With major publishers so far reticent to sanction a rental market for e-books, BookSwim.com, the New Jersey-based print-book rental company billed as “the Netflix of books,” told PW it plans to launch a new site called eBookToss.com, a virtual “e-book swap” that will facilitate the direct lending of e-books between consumers using the lending features enabled by platforms like the Kindle, and the Nook. “We’ve been talking to publishers about the concept of e-book rentals, but we don’t really know how possible that is,” BookSwim CEO George Burke told PW. “But, based on the announcement from Amazon in December [about enabling loans], we think we’ve found a model.” Burke said the site could go live as early as next week.
As envisioned, eBookToss.com will pool users to create an online list of lendable e-books and will facilitate free loans directly between users, entirely contingent on features enabled by e-book providers. BookSwim is not the first to come up with the concept—a Web site called ebooklendinglibrary.com has been quietly operating a forum and a bulletin board to facilitate e-book loans between consumers, but it not very sophisticated and has generated only light traffic thus far. “[Ebooklendinlilbrary.com] is trying to retrofit a message board into a swapping community,” Burke observed, noting inherent scalability issues with the model, such as posts getting buried quickly, if the site were to take off.

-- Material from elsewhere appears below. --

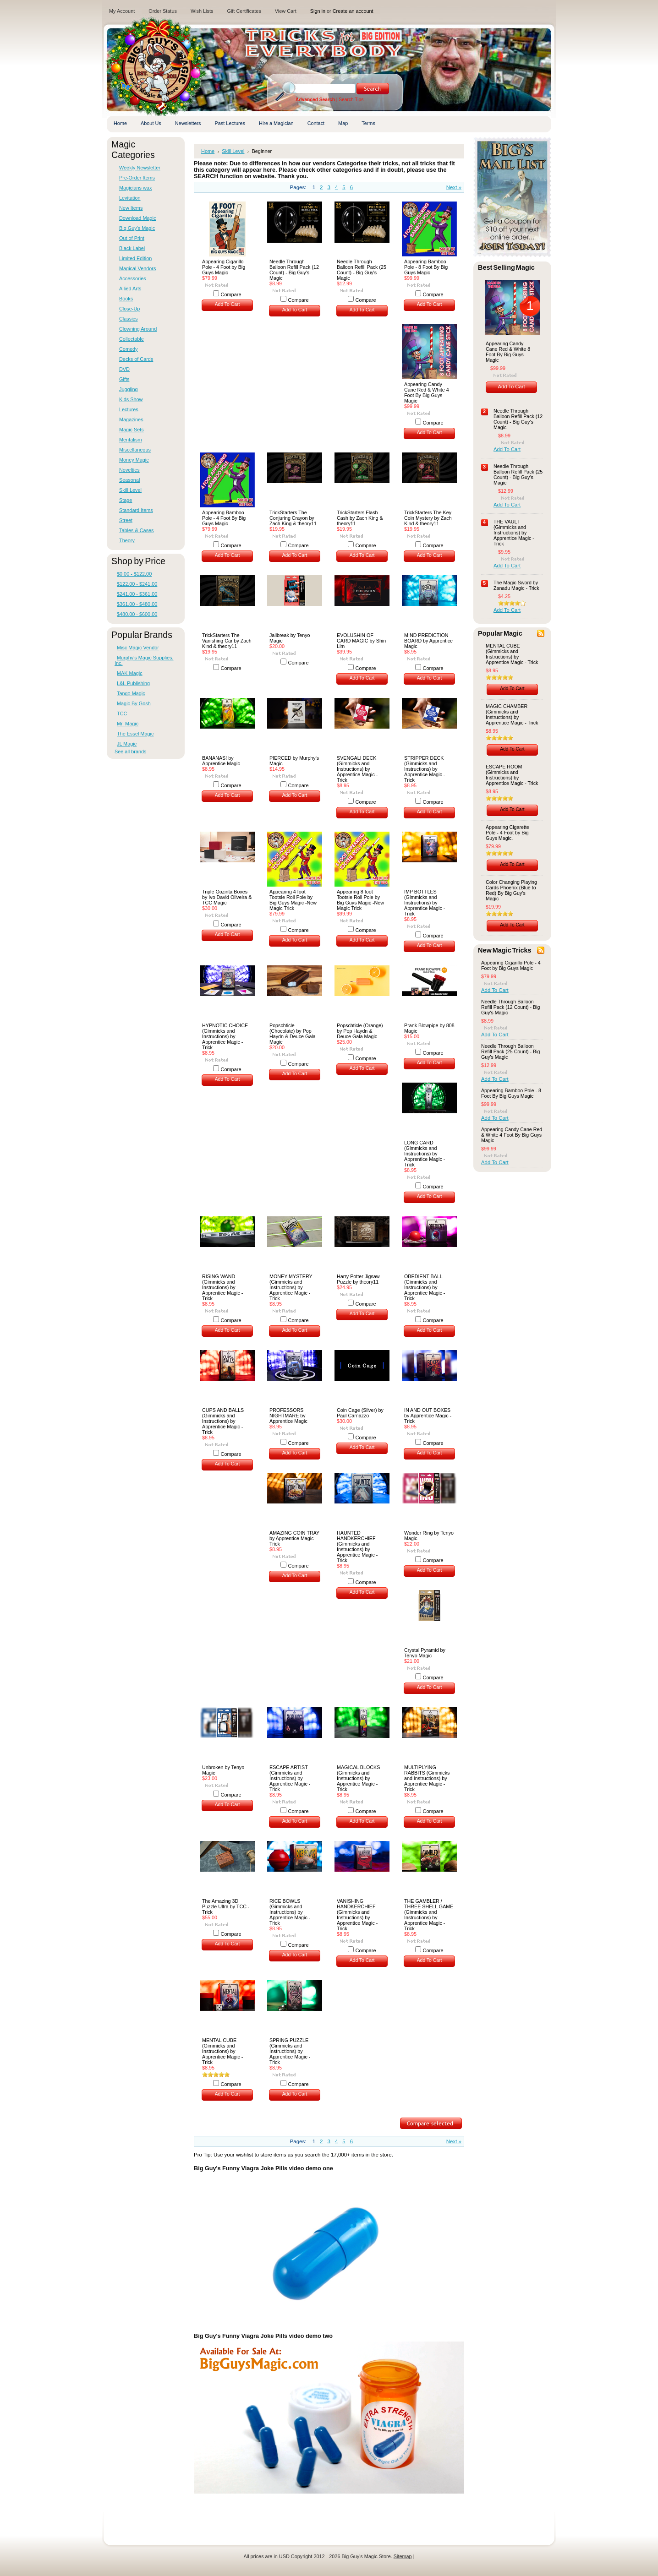  I want to click on New Items, so click(131, 208).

BookSwim’s eBookToss.com would be different—more like physical book swap sites BookMooch.com or Paperbackswap.com—attracting a critical mass of users to make books available, with BookSwim acting as a middleman, Burke explained, “to effectively connect lenders and borrowers, and ensure the transaction.”

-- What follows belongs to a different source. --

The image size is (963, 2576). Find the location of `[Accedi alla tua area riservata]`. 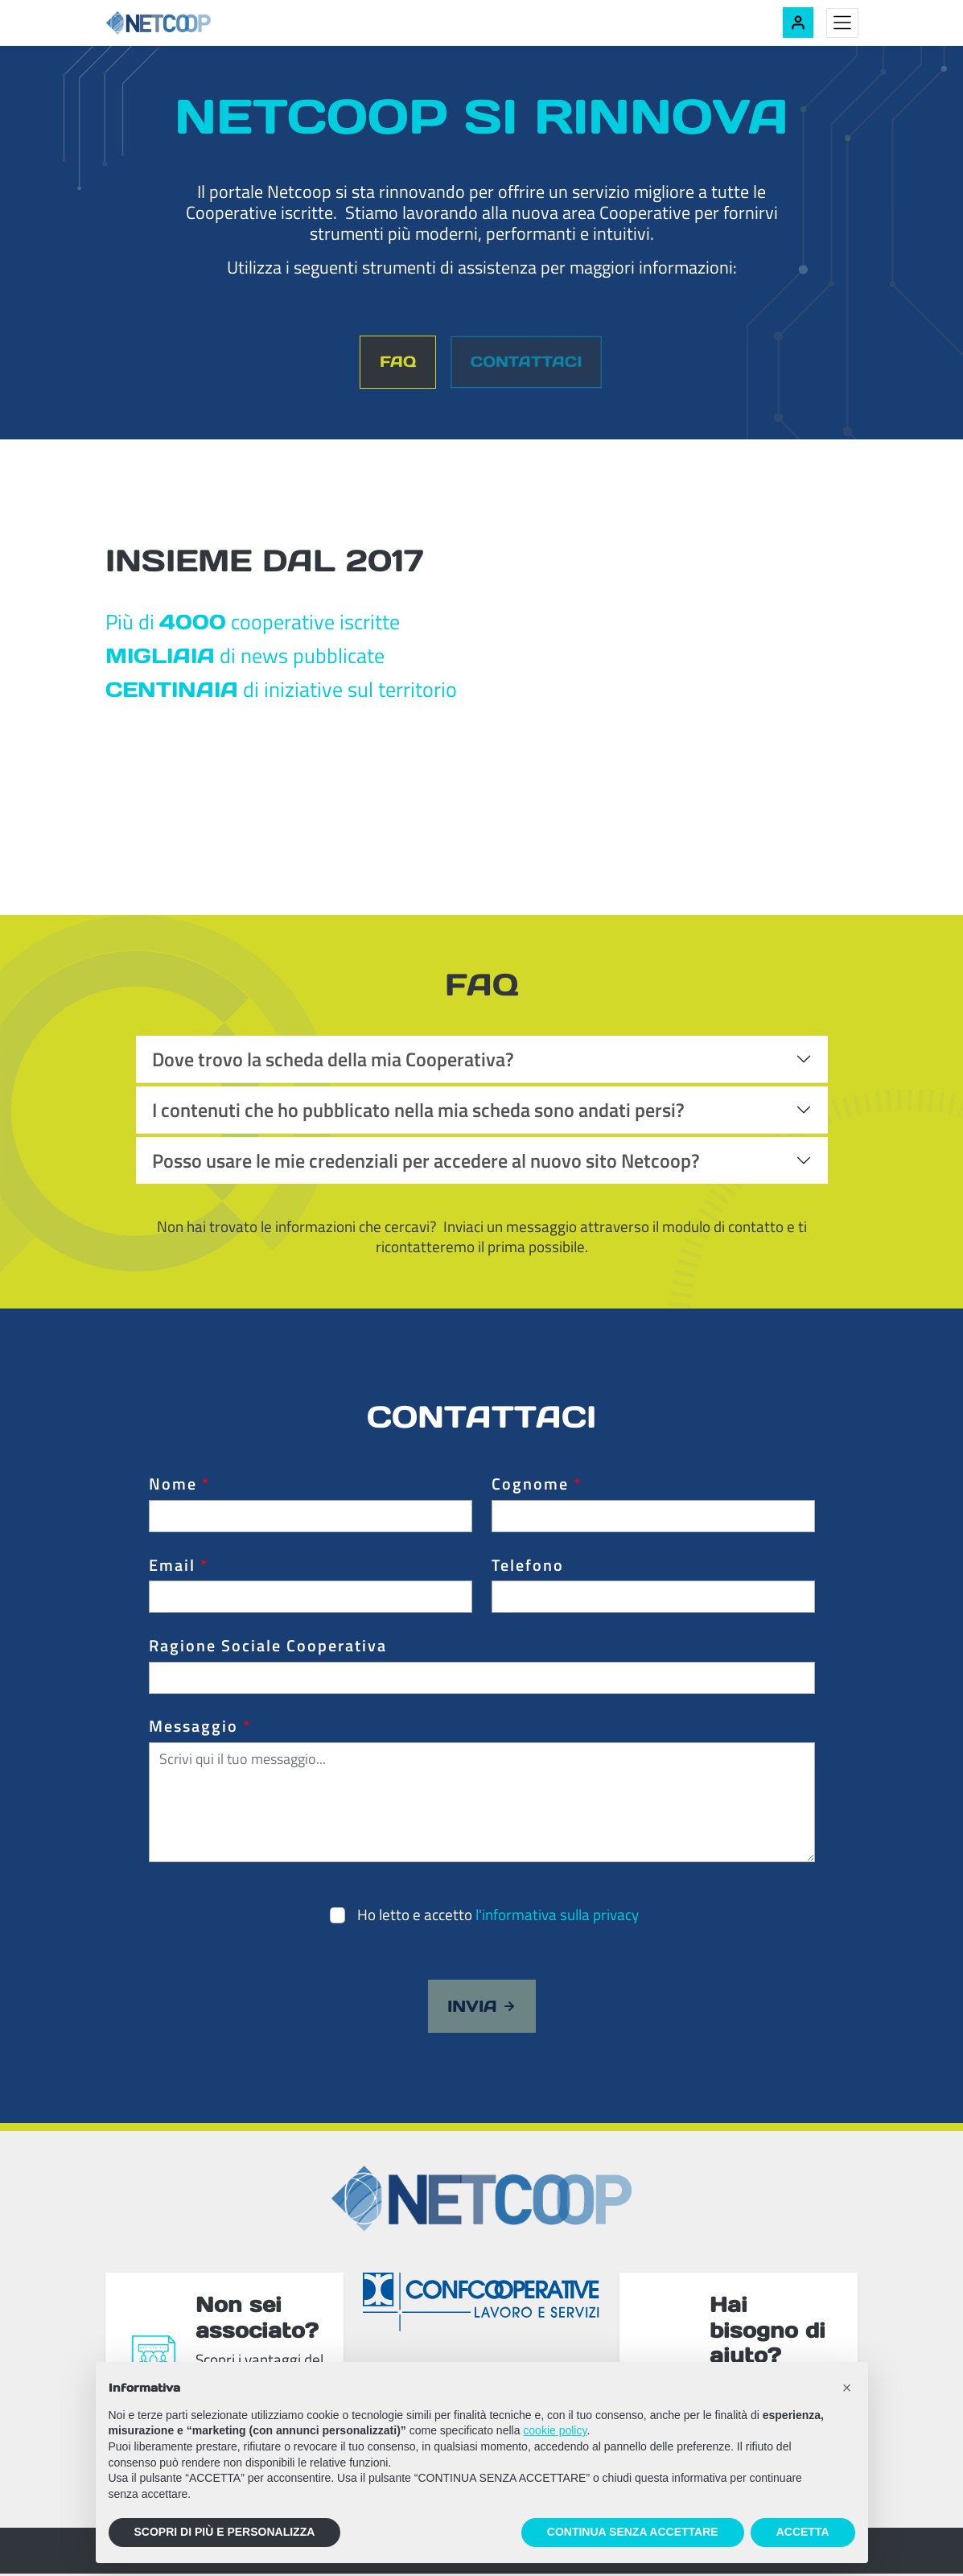

[Accedi alla tua area riservata] is located at coordinates (798, 22).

The technology and user interface may be the least of the challenges facing BookSwim. E-book lending so far is hampered by highly restrictive terms on both the Kindle and the Nook. For example, books first must be eligible to be lent—in other words, the agreement with publishers must permit lending, and for popular titles, publishers frequently disable the feature. In addition, Kindle and Nook books can be loaned only once, and only for a period of 14 days.
E-book lending is becoming one of the more vexing issue facing publishers, consumers, libraries and readers in the digital age, as comsumers mostly don't own the e-books they buy, but simply own access to them. Burke said he doesn't expect eBookToss.com to be a big moneymaker, but expects to make money in a few ways, inlcuding perhaps selling ebooks via affiliate links. But, he hopes, if the site becomes popular it will influence publishers as well as platform providers like Amazon, B&N, and Google, to allow more flexibility in how their books are lent, and eventually, perhaps, rented. "When publishers see that this is super popular, and hopefully it will be, then we can show that people want to rent these books,that they are willing to pay something to read them."